Spanish house prices dropped 3.56% during the year to end-June 2015 (-3.56% inflation-adjusted), up from the 3.03% y-o-y decline in May 2014 and almost the same as the 3.57% annual drop seen in the previous month, based on figures from TINSA. Quarter-on-quarter, house prices fell by 0.7% (-2.2% inflation-adjusted) during the latest quarter.
On the other hand, the Bank of Spain released more optimistic house price figures. During the year to end-Q1 2015, Spanish house prices dropped slightly by 0.1% (but increased 0.94% when adjusted for inflation). In a quarterly basis, house prices fell by 0.36% (but rose by 1.35% inflation-adjusted) in Q1 2015.

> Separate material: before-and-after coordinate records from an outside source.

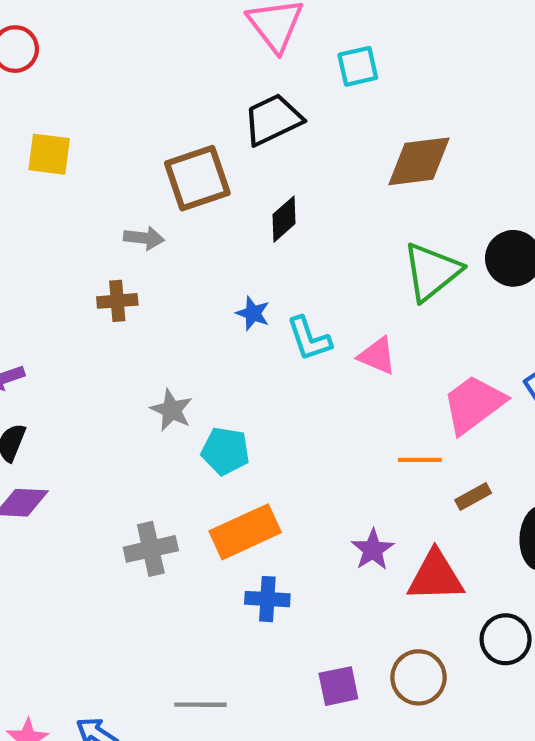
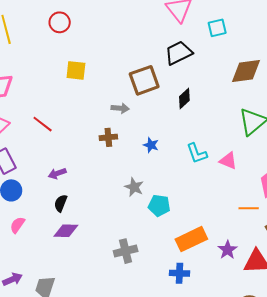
blue star: (253, 313) -> (151, 145), moved
orange rectangle: (245, 532) -> (191, 239), moved

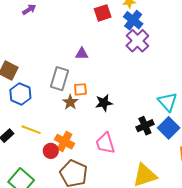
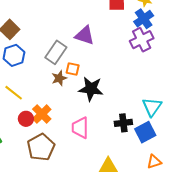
purple triangle: (82, 54) -> (85, 35), size x1.5
black star: (104, 103) -> (91, 89), size x1.4

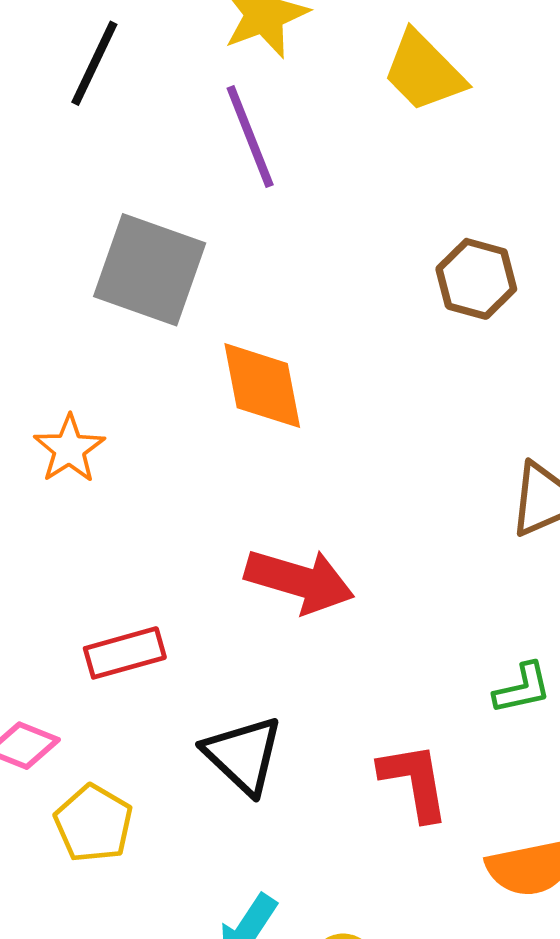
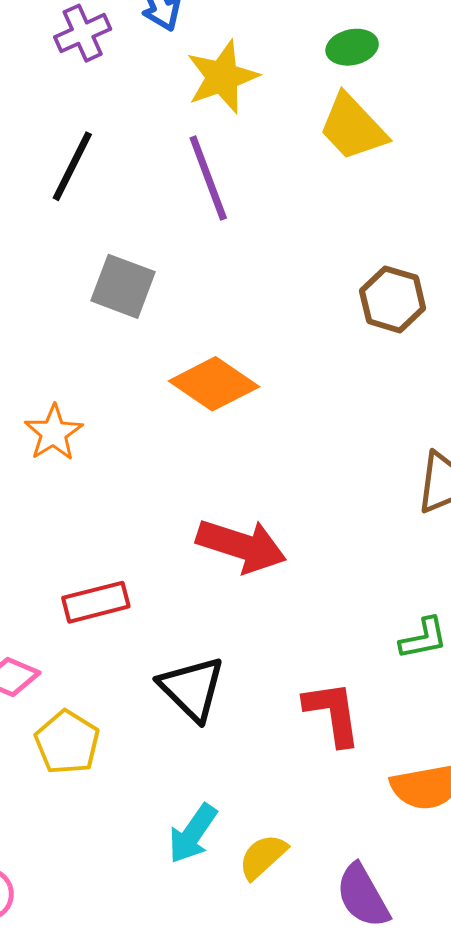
black line: (94, 63) -> (72, 166), moved
gray square: (150, 270) -> (123, 286), size x0.7
orange diamond: (262, 386) -> (214, 384), turned -46

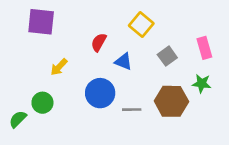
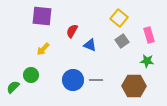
purple square: (41, 22) -> (42, 16), moved
yellow square: (141, 24) -> (119, 18), moved
blue circle: (100, 93) -> (73, 80), moved
brown hexagon: (171, 101) -> (134, 86), moved

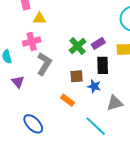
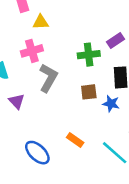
purple rectangle: (98, 43) -> (115, 41), moved
green cross: (78, 46) -> (89, 55), turned 36
orange rectangle: (68, 100) -> (75, 140), moved

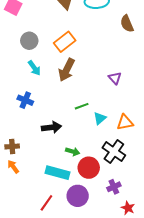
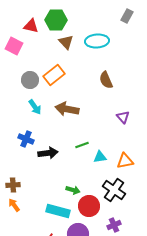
brown semicircle: (127, 24) -> (106, 80), moved
orange rectangle: (65, 42) -> (54, 75), moved
brown arrow: (67, 70) -> (67, 109), turned 75
purple triangle: (115, 78) -> (123, 117), moved
cyan triangle: (100, 118) -> (100, 157), turned 32
black arrow: (51, 127) -> (48, 153), moved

Spanish house prices have been falling for seven consecutive years, with a total decline of 41.2% (46.5% inflation-adjusted) from the values reached in Q4 2007, before the crisis. There have been 31 consecutive quarters of y-o-y declines:
- In 2008, Spanish house prices fell 8.75% (-10.05% inflation-adjusted)
- In 2009, house prices fell 6.57% (-7.23% inflation-adjusted)

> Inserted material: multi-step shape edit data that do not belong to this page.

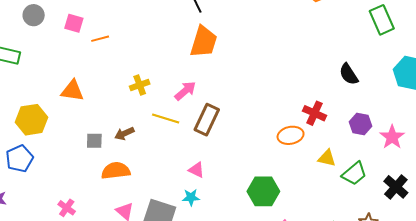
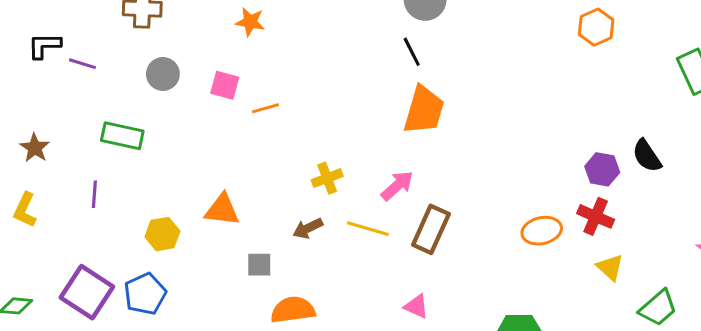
orange triangle: (72, 91) -> (222, 210), moved
yellow hexagon: (31, 120) -> (162, 234), size x0.7
purple hexagon: (361, 124) -> (602, 169), moved
brown arrow: (124, 134) -> (308, 228), moved
orange ellipse: (291, 135) -> (542, 231), moved
yellow triangle: (327, 158) -> (610, 267), moved, turned 30

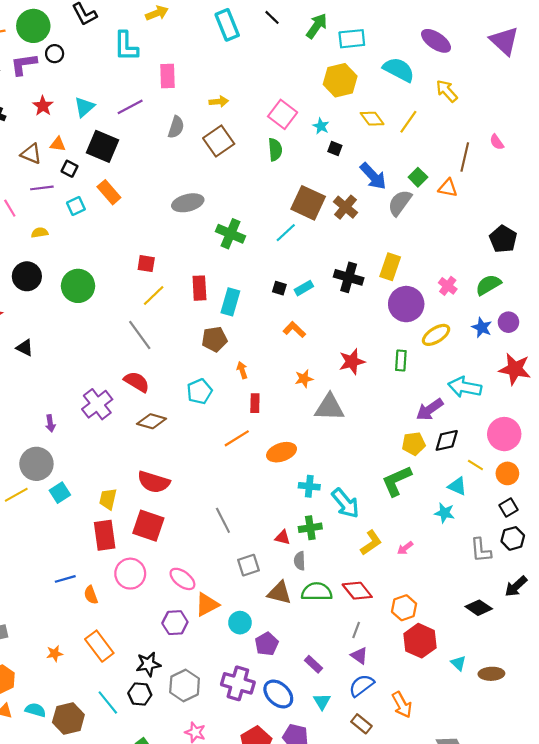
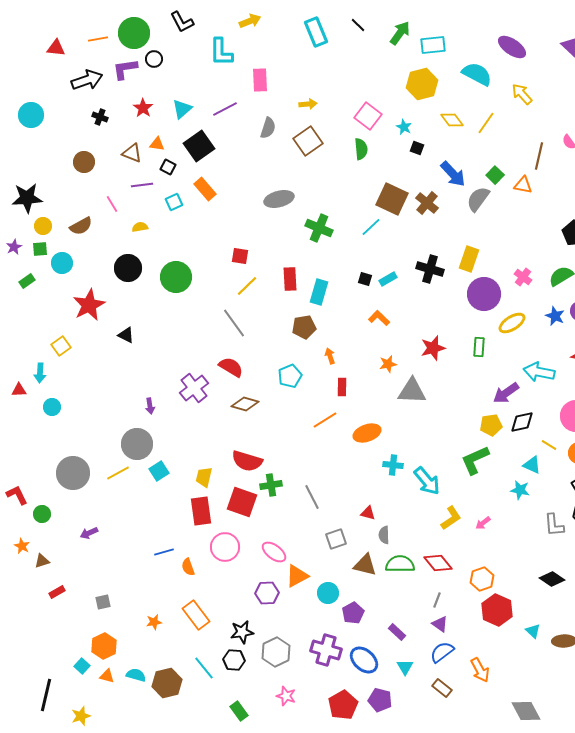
black square: (103, 146) -> (199, 146), turned 32
green cross: (310, 528) -> (271, 485), moved

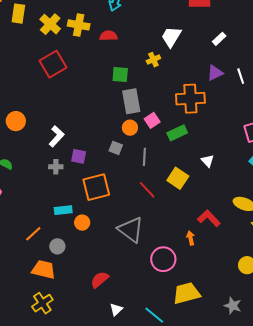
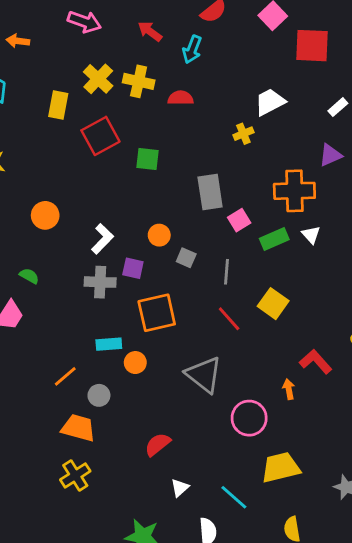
yellow rectangle: (18, 14) -> (58, 105), moved
white trapezoid: (171, 37) -> (270, 102), turned 30
green square: (120, 74) -> (148, 159), moved
orange circle: (130, 128) -> (159, 235), moved
white triangle: (208, 161) -> (311, 235), moved
gray cross: (56, 167) -> (100, 282), size x1.5

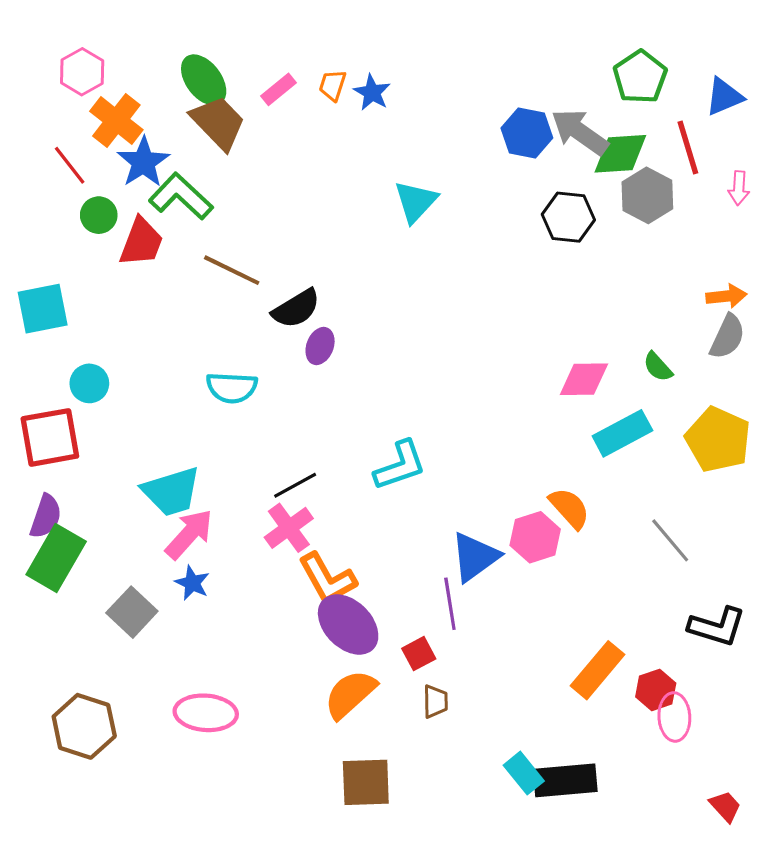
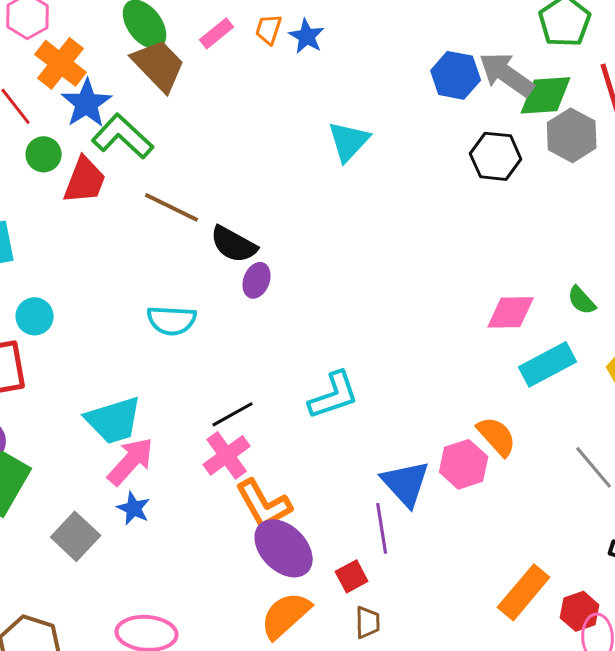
black semicircle: (296, 309) -> (234, 244), turned 60
blue triangle: (475, 557) -> (406, 483), turned -36

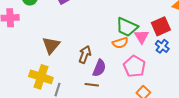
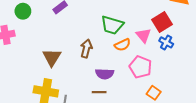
green trapezoid: (127, 27) -> (112, 25), moved
brown arrow: (85, 55) -> (86, 49), moved
purple semicircle: (99, 68) -> (105, 74), turned 78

- In 2010, house prices fell 3.85% (-6.67% inflation-adjusted)
- In 2011, house prices fell 8.17% (-10.28% inflation-adjusted)
- In 2012, house prices fell 11.34% (-13.82% inflation-adjusted)
- In 2013, house prices fell 9.19% (-9.44% inflation-adjusted)
- In 2014, house prices fell 2.96% (-1.96% inflation-adjusted)
The national figures conceal regional house price movements. Most regions are showing remarkable improvement while others remain depressed.
During the year to Q2 2015:
- In the Capital and Large Cities, house prices dropped 2.65%, a sharp improvement from annual declines of 4.84% in Q2 2014, 11.55% in Q2 2013, and 13.53% in Q2 2012
- In Metropolitan Areas, house prices dropped 4.88%, from annual declines of 2.96% in Q2 2014, 12.72% in Q2 2013, and 11.64% in Q2 2012
- On the Mediterranean Coast, house prices dropped 3.13%, an improvement from annual declines of 7.16% in Q2 2014, 7.44% in Q2 2013, and 13.33% in Q2 2012
- In Balearic and Canary Islands, house prices rose slightly by 0.15%, up from annual increase of 0.07% in Q2 2014, and in contrast with y-o-y declines of 3.74% in Q2 2013, and 6.78% in Q2 2012
- In Other Municipalities, house prices fell by 5.53%, worse than the y-o-y drop fo just 0.14% in Q2 2014, but an improvement from annual declines of 11.49% in Q2 2013, and 7.36% in Q2 2012
Residential property transactions rose by 17% to a total of 30,578 units in June 2015 from the same period last year, its tenth consecutive month of annual rises, according to the Instituto Nacional de Estadistica (INE). The increase in home sales was mainly driven by the rise in existing home purchases.
This improvement in property transactions is mainly driven by foreign property buyers, buying luxury homes on the coast and in cities like Barcelona and in Costa del Sol, one of the country’s most popular areas with overseas purchasers.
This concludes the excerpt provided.